Doğa bilimlerinin bize tanımını yaptıkları dünya yuvarlaktır ve 'daire' insanlığın bugüne kadar keşfettiği en ideal şekildir. Daire idealdir, çünkü merkezden eşit uzaklıkta noktalardan oluşur. Eşitliğin resmi yapılmak istenirse bu kesinlikle daire olmalıdır. Ancak sosyal bilimlerin tanımladığı dünya daire değildir; piramittir. Piramitte yukarıdan aşağıya doğru bir yapı vardır. Toplum piramidal olduğu için hiyerarşik bir yapıdadır. Hiyerarşi eşitsizlikleri gösterir ve toplum yapısı gereği eşitsizliklerden oluşur. Toplumdan söz etmek için binlerce veya milyonlarca insana gerek yok, en az iki kişinin yaşadığı yerde toplumdan söz edebiliriz. Hatta biraz daha ileri gitmek gerekirse biz tek başımıza iken de toplumu oluşturabiliriz. Çünkü kendi içimizde de hiyerarşi yaşarız. ''Toplum hiyerarşiktir'' demek, ''toplum güç ve iktidar ilişkilerinden oluşuyor'' demektir. Toplum bir iktidar ilişkileri şebekesidir. En aşağıdakiler var güçleri ile yukarı çıkmak isterken, yukarıdakiler yerlerini korumak isterler. İktidarın burdaki işlevi ise; topluma rağmen birşeyleri dönüştürme çabasıdır. Bu yönü ile sosyal eşitsizlikler sistemi aslında bir iktidar eşitsizlikleri sistemidir.

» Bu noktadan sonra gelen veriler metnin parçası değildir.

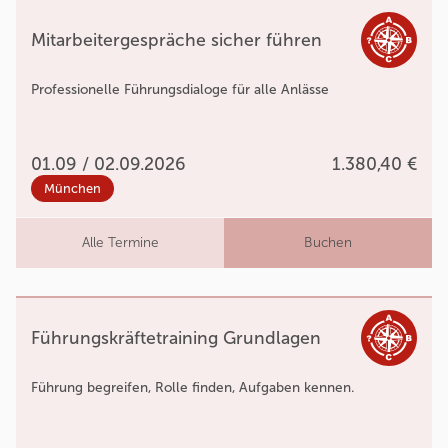
Mitarbeitergespräche sicher führen
Professionelle Führungsdialoge für alle Anlässe
01.09 / 02.09.2026
1.380,40 €
München
Alle Termine
Buchen
Führungskräftetraining Grundlagen
Führung begreifen, Rolle finden, Aufgaben kennen.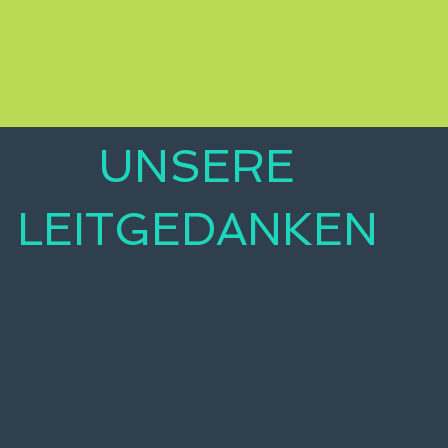
t, Stärke, Klugheit, hat aber auch eine sanftmütig
nd seiner Familie Schutz und Sicherheit und damit
sphäre und Voraussetzungen für die Entwicklung lö
UNSERE
LEITGEDANKEN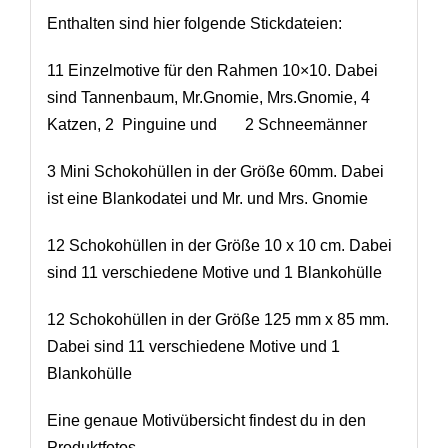
Enthalten sind hier folgende Stickdateien:
11 Einzelmotive für den Rahmen 10×10. Dabei
sind Tannenbaum, Mr.Gnomie, Mrs.Gnomie, 4
Katzen, 2 Pinguine und 2 Schneemänner
3 Mini Schokohüllen in der Größe 60mm. Dabei
ist eine Blankodatei und Mr. und Mrs. Gnomie
12 Schokohüllen in der Größe 10 x 10 cm. Dabei
sind 11 verschiedene Motive und 1 Blankohülle
12 Schokohüllen in der Größe 125 mm x 85 mm.
Dabei sind 11 verschiedene Motive und 1
Blankohülle
Eine genaue Motivübersicht findest du in den
Produktfotos.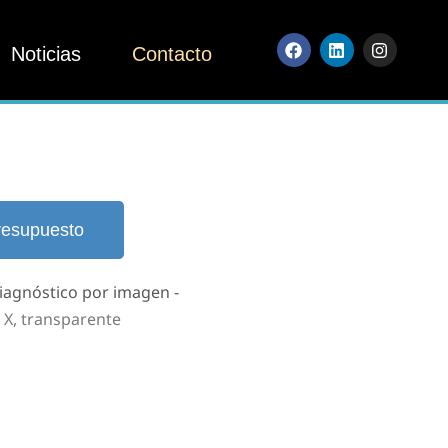
Noticias
Contacto
resupuesto
iagnóstico por imagen -
 X, transparente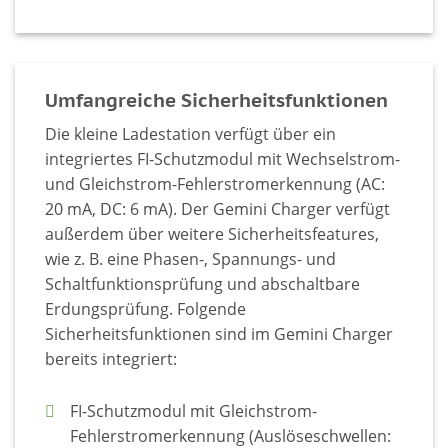
Umfangreiche Sicherheitsfunktionen
Die kleine Ladestation verfügt über ein
integriertes FI-Schutzmodul mit Wechselstrom-
und Gleichstrom-Fehlerstromerkennung (AC:
20 mA, DC: 6 mA). Der Gemini Charger verfügt
außerdem über weitere Sicherheitsfeatures,
wie z. B. eine Phasen-, Spannungs- und
Schaltfunktionsprüfung und abschaltbare
Erdungsprüfung. Folgende
Sicherheitsfunktionen sind im Gemini Charger
bereits integriert:
FI-Schutzmodul mit Gleichstrom-
Fehlerstromerkennung (Auslöseschwellen: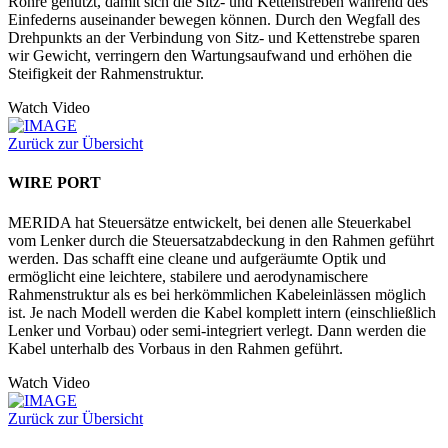
Rohre genutzt, damit sich die Sitz- und Kettenstreben während des
Einfederns auseinander bewegen können. Durch den Wegfall des
Drehpunkts an der Verbindung von Sitz- und Kettenstrebe sparen
wir Gewicht, verringern den Wartungsaufwand und erhöhen die
Steifigkeit der Rahmenstruktur.
Watch Video
Zurück zur Übersicht
WIRE PORT
MERIDA hat Steuersätze entwickelt, bei denen alle Steuerkabel
vom Lenker durch die Steuersatzabdeckung in den Rahmen geführt
werden. Das schafft eine cleane und aufgeräumte Optik und
ermöglicht eine leichtere, stabilere und aerodynamischere
Rahmenstruktur als es bei herkömmlichen Kabeleinlässen möglich
ist. Je nach Modell werden die Kabel komplett intern (einschließlich
Lenker und Vorbau) oder semi-integriert verlegt. Dann werden die
Kabel unterhalb des Vorbaus in den Rahmen geführt.
Watch Video
Zurück zur Übersicht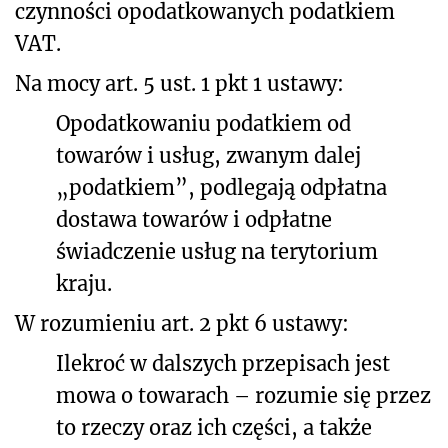
czynności opodatkowanych podatkiem
VAT.
Na mocy art. 5 ust. 1 pkt 1 ustawy:
Opodatkowaniu podatkiem od
towarów i usług, zwanym dalej
„podatkiem”, podlegają odpłatna
dostawa towarów i odpłatne
świadczenie usług na terytorium
kraju.
W rozumieniu art. 2 pkt 6 ustawy:
Ilekroć w dalszych przepisach jest
mowa o towarach – rozumie się przez
to rzeczy oraz ich części, a także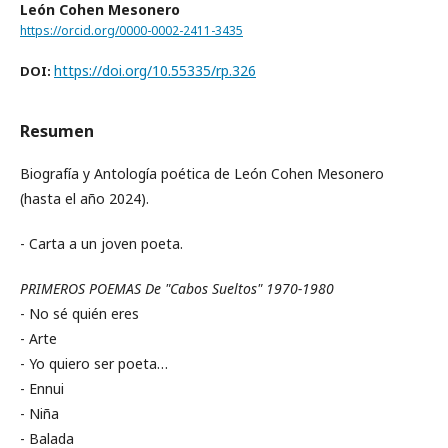
León Cohen Mesonero
https://orcid.org/0000-0002-2411-3435
https://doi.org/10.55335/rp.326
DOI:
Resumen
Biografía y Antología poética de León Cohen Mesonero
(hasta el año 2024).
- Carta a un joven poeta.
PRIMEROS POEMAS De "Cabos Sueltos" 1970-1980
- No sé quién eres
- Arte
- Yo quiero ser poeta…
- Ennui
- Niña
- Balada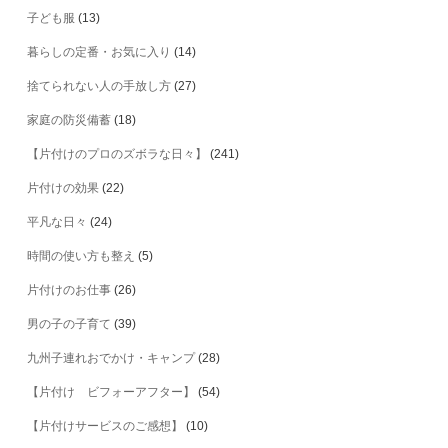
子ども服
(13)
暮らしの定番・お気に入り
(14)
捨てられない人の手放し方
(27)
家庭の防災備蓄
(18)
【片付けのプロのズボラな日々】
(241)
片付けの効果
(22)
平凡な日々
(24)
時間の使い方も整え
(5)
片付けのお仕事
(26)
男の子の子育て
(39)
九州子連れおでかけ・キャンプ
(28)
【片付け ビフォーアフター】
(54)
【片付けサービスのご感想】
(10)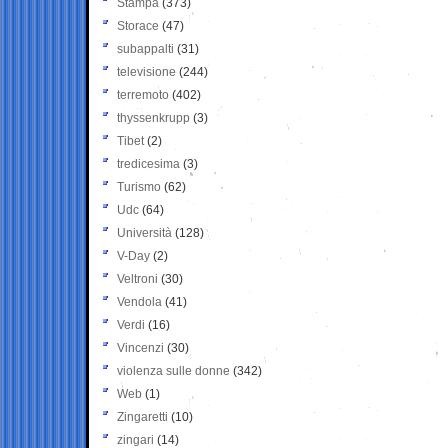
Stampa
(373)
Storace
(47)
subappalti
(31)
televisione
(244)
terremoto
(402)
thyssenkrupp
(3)
Tibet
(2)
tredicesima
(3)
Turismo
(62)
Udc
(64)
Università
(128)
V-Day
(2)
Veltroni
(30)
Vendola
(41)
Verdi
(16)
Vincenzi
(30)
violenza sulle donne
(342)
Web
(1)
Zingaretti
(10)
zingari
(14)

George Orwell, Hayvan Çiftliği'nde ''Bütün hayvanlar eşittir; fakat bazıları daha eşittir'' der. Orwell bu sözü ile hiçbir zaman eşitlikten söz edemeyeceğimizi vurguluyor. Eşitlik sadece bir yerde vardır; o da ÖLÜM'dür. Bütün insanlar ölüm karşısında eşittirler. Eşitlik ve özgürlük ideallerimizdir; bunlar ideallerimizdir çünkü YOKTUR! Özgürlük ve eşitlik birbiri ile çelişir. Eğer özgürlük ağır basarsa eşitsizlik artar ve eşitlik ağır basarsa diktatörlük ortaya çıkar. Nietzsche'ye göre insanların sahip olduğu en tehlikeli fikir ''eşitlik'' fikridir. Çünkü toplum kendiliğinden eşit değildir. Toplumun eşit olması için dışardan bir iradenin yani iktidarın toplumu eşitlemesi gerekir. Bu durum da piramdin yukarısında olanlara zulümdür. Bu şu anlama gelmektedir; dışardan bir eli gerektirdiği için eşitlik fikrinde ileri giderseniz eşitsizliği farklı bir boyuta taşımış olursunuz. Sosyalizmin handikapı da budur!
4 yorum:
Sosyalizmin pek çok handikağı olabilir ama sadece dışarıdan bir invisible elin daha fazla eşitlik getirmeye çalışması bunların içinde sosyalizmle en az doğrudan ilişkili olandır. Piramidin yukarılarında olanların daha fazla özgürlüğü engellemesi de tabii ki kabul edilemez.
"gizli el" bu denklemin neresine düşüyor, onu merak ettim. handikap diye belirtilen de, sosyalizmin var oluş amacıdır.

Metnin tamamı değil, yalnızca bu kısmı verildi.